_Exercise requirements:_ Reproduce the listing word for word, leaving every picture behind.

_Supplied data:_
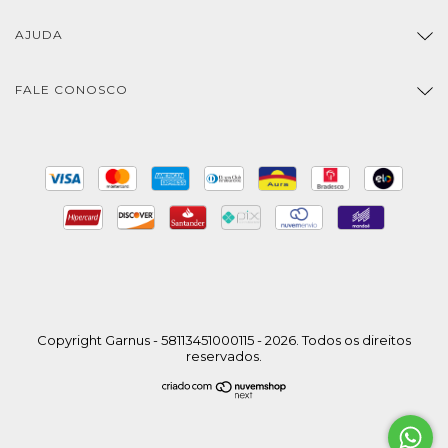
AJUDA
FALE CONOSCO
Copyright Garnus - 58113451000115 - 2026. Todos os direitos
reservados.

_The completed task:_
AJUDA
FALE CONOSCO
Copyright Garnus - 58113451000115 - 2026. Todos os direitos
reservados.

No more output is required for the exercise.